Work task:
Every entry is to be reproduced word for word, but the images are not.

**** Supplied records ****

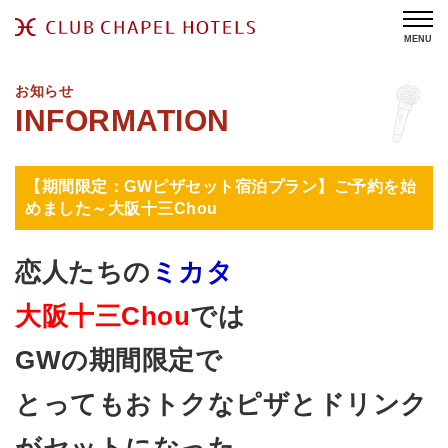
MENU
お知らせ
【期間限定：GWピザセット宿泊プラン】ご予約を始
めました～大阪十三Chou
恋人たちの
ミカタ
大阪十三Chou
では
GWの期間限定で
とってもおトクなピザとドリンク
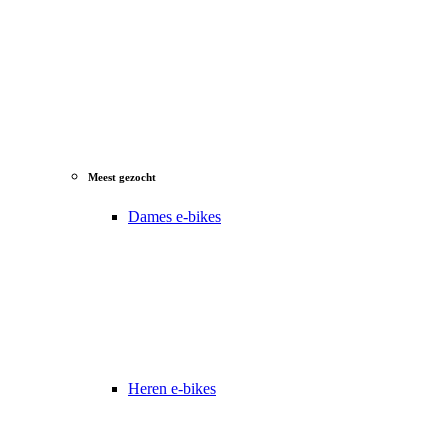
Meest gezocht
Dames e-bikes
Heren e-bikes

****

Reply:
MENU
お知らせ
【期間限定：GWピザセット宿泊プラン】ご予約を始
めました～大阪十三Chou
恋人たちの
ミカタ
大阪十三Chou
では
GWの期間限定で
とってもおトクなピザとドリンク
Meest gezocht
Dames e-bikes
Heren e-bikes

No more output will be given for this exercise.